- [WHAT IS EXPECTED] State the number of lines in these records holding "animale". Say nothing more.

- [RECORDS PROVIDED]
● ● ● ●
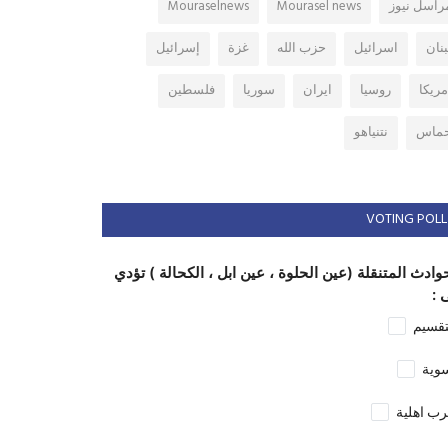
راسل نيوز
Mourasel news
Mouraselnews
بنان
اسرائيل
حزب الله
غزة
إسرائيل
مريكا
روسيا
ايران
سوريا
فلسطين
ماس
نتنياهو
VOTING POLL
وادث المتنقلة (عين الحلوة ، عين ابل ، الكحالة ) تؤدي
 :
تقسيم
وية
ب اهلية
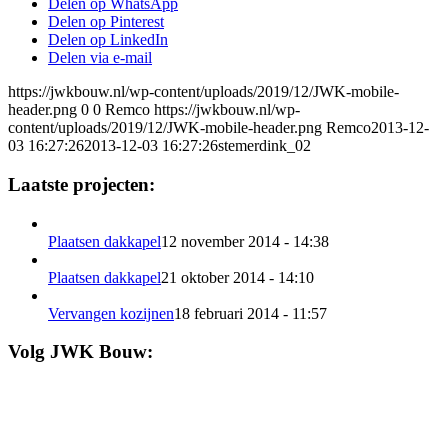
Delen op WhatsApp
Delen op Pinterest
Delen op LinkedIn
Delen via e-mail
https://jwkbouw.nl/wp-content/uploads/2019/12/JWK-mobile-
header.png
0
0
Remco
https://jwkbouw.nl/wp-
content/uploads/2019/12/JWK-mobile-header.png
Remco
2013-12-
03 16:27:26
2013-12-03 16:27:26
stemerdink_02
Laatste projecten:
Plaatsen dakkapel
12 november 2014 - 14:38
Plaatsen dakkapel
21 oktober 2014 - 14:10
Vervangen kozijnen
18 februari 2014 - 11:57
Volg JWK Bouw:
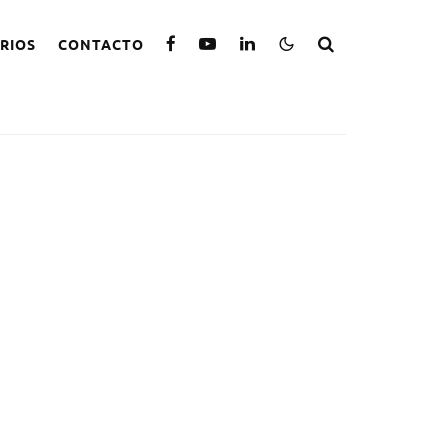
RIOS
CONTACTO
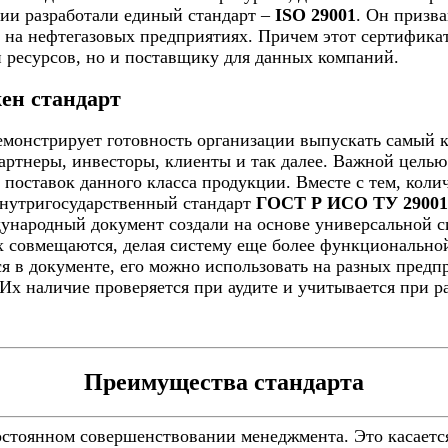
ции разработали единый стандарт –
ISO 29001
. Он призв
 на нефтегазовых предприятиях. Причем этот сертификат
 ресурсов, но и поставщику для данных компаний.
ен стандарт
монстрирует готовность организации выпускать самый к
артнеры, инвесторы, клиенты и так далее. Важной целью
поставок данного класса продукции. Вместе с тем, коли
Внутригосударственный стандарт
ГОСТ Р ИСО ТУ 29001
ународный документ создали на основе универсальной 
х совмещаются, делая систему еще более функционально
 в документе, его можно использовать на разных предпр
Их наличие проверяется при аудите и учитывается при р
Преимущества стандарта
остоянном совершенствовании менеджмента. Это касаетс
● ● ● ●
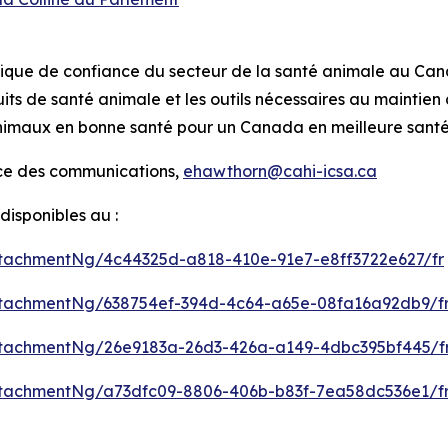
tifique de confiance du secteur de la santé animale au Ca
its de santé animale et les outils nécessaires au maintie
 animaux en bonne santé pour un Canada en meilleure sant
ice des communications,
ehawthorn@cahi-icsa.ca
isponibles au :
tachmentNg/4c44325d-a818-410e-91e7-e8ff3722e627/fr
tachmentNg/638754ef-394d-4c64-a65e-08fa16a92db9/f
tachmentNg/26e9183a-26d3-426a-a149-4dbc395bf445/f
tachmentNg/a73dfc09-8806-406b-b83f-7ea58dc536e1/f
● ● ● ●
- [ANSWER BELOW] 2